Quickstart (example)

Prereqs

  • macFUSE (kext)
  • bindfs
  • Virtualization.framework
  • docker
  • go
  • iTerm2 (Terminal.app also works, but all logs are enhanced for iTerm)

steps

This will run a scenario that creates a container via nerdctl run -d, then runs a command via nerdctl exec that streams stdio back to the host at 1s intervals.

Note

your password may be required to clean up any processes that have leaked.

  • Clone this repo
  • install all required forks to ../ (go tool task fork:install:all)
  • Open two panes in iTerm2
  • In the first pane, run go tool task dev:containerd
  • Take a break, it will take a while on the first run to build the kernel
  • Wait until containerd starts and the logs stop
  • In the second pane, run go tool task dev:2025-07-05:01
  • The second pane will show user-facing logs streaming from the demo container

Forks and diffs

There are many forks that are required to run this project in its current state. The changes are a mix of required logical changes and (mostly) debugging. Until I have some time to put more TLC into them, I will lay out the important logical changes and what they enable.

Note

current nerdctl and BuildKit logic indirectly assume their binaries are built on the same OS as the container runtime. The "[bug]" notes below refer to this assumption—even though it's not truly an upstream bug.

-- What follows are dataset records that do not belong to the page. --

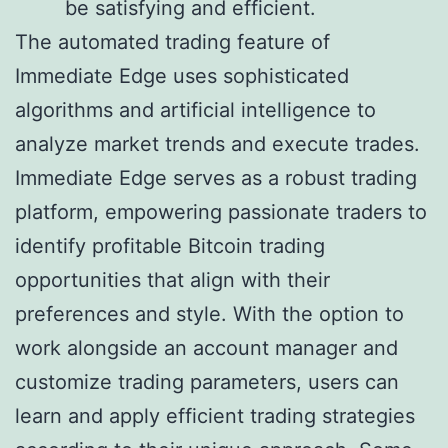
be satisfying and efficient.
The automated trading feature of
Immediate Edge uses sophisticated
algorithms and artificial intelligence to
analyze market trends and execute trades.
Immediate Edge serves as a robust trading
platform, empowering passionate traders to
identify profitable Bitcoin trading
opportunities that align with their
preferences and style. With the option to
work alongside an account manager and
customize trading parameters, users can
learn and apply efficient trading strategies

Last upstream sync: 2025-08-06

  1. containerd (diff)

    • [bind mounts] add darwin build support for the core/mount package by invoking bindfs via exec.Cmd

    • [rootless] ignore EPERM from Lchown/Chown

  2. nerdctl (diff)

    • [bug] on darwin/arm64, use oci.WithDefaultSpecForPlatform("linux/arm64") when creating the OCI spec to prevent various "not supported" errors

    • [bug] refactor the mount parsing logic to use Linux-specific logic on macOS

  3. buildkit (diff)

    • [bug] on darwin/arm64, generate OCI spec with explicit platform: GenerateSpecWithPlatform(ctx, nil, "linux/arm64", ...) to avoid missing .Process.Args inside the OCI spec
  4. fsutil (diff)

    • [rootless] ignore EPERM from Lchown/Chown
  5. gvisor-tap-vsock (diff)

    • [feature] add raw net.Listener port-forwarding support

    • [context/reliability] pass context through missing places; return ctx.Err() on cancellation

How it works (high level)

  • Host: a containerd shim on macOS
  • Guest: a tiny Linux VM runs unmodified runc over gRPC/vsock
  • IO/control: stdio, signals, exit codes flow over vsock
  • Isolation: one micro‑VM per container (no shared kernel)
  • Networking: per‑VM networking via gvisor‑tap‑vsock

To containerd, it looks like a normal OCI runtime; Linux syscalls execute inside the guest.

Rough outline

sequenceDiagram
    participant U as nerdctl
    participant CD as containerd
    participant SH as runm shim (host)
    participant VF as Virtualization.framework
    participant VM as runm guest (VM)
    participant R as runc
    participant P as container process

    U->>CD: run
    CD->>SH: create/start task
    SH->>VF: boot micro-VM
    VF->>SH: VM ready
    SH->>VM: gRPC Create/Start
    VM->>R: runc create/start
    R->>P: exec process
    P->>VM: stdout/stderr, exit
    VM->>SH: IO and status
    SH->>CD: task state
    CD->>U: result
Loading

Important

The below docs are even more so under construction and incomplete.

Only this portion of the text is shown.